Required work » Using the data below, show every line where the word "avec" occurs.

Data items
++++++

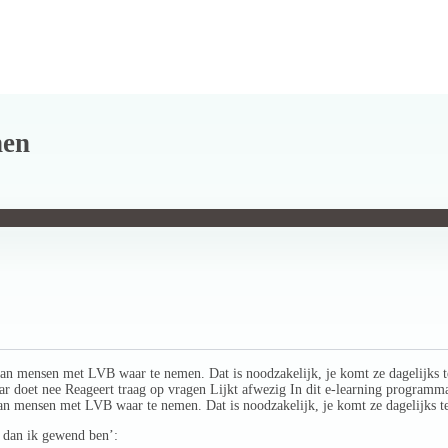
nen
n mensen met LVB waar te nemen. Dat is noodzakelijk, je komt ze dagelijks te
r doet nee Reageert traag op vragen Lijkt afwezig In dit e-learning programma
van mensen met LVB waar te nemen. Dat is noodzakelijk, je komt ze dagelijks t
s dan ik gewend ben’:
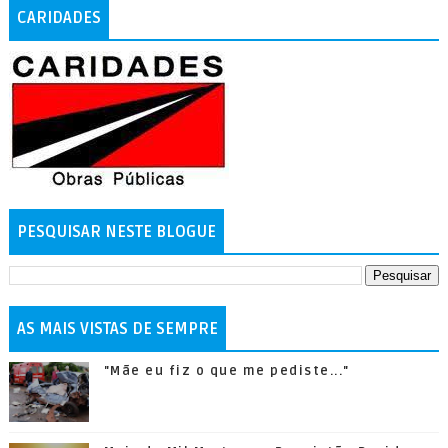
CARIDADES
PESQUISAR NESTE BLOGUE
AS MAIS VISTAS DE SEMPRE
"Mãe eu fiz o que me pediste..."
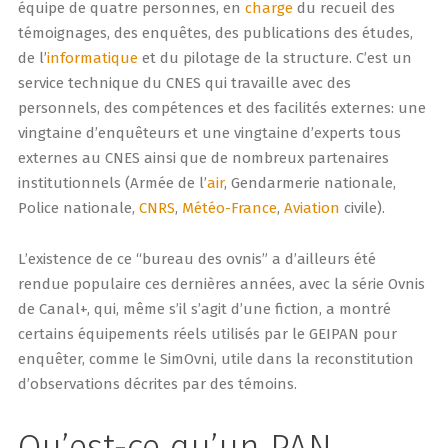
équipe de quatre personnes, en
charge
du recueil des
témoignages, des enquêtes, des publications des études,
de l’
informatique
et du pilotage de la structure. C’est un
service technique du CNES qui travaille avec des
personnels, des compétences et des facilités externes: une
vingtaine d’enquêteurs et une vingtaine d’experts tous
externes au CNES ainsi que de nombreux partenaires
institutionnels (Armée de l’
air
, Gendarmerie nationale,
Police nationale,
CNRS
,
Météo-France
,
Aviation
civile).
L’existence de ce “bureau des ovnis” a d’ailleurs été
rendue populaire ces dernières années, avec la série Ovnis
de Canal+, qui, même s’il s’agit d’une fiction, a montré
certains équipements réels utilisés par le GEIPAN pour
enquêter, comme le SimOvni, utile dans la reconstitution
d’observations décrites par des témoins.
Qu’est-ce qu’un PAN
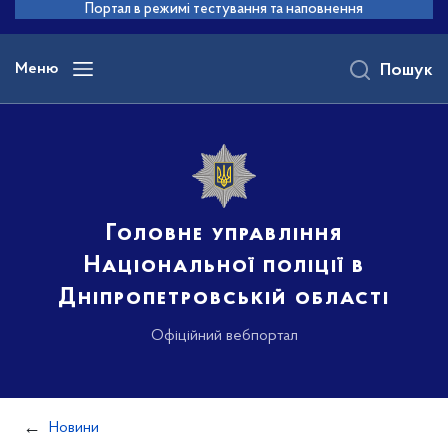
до
Портал в режимі тестування та наповнення
основного
вмісту
Меню
Пошук
Головне управління
Національної поліції в
Дніпропетровській області
Офіційний вебпортал
Новини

++++++

Result »
service technique du CNES qui travaille avec des
rendue populaire ces dernières années, avec la série Ovnis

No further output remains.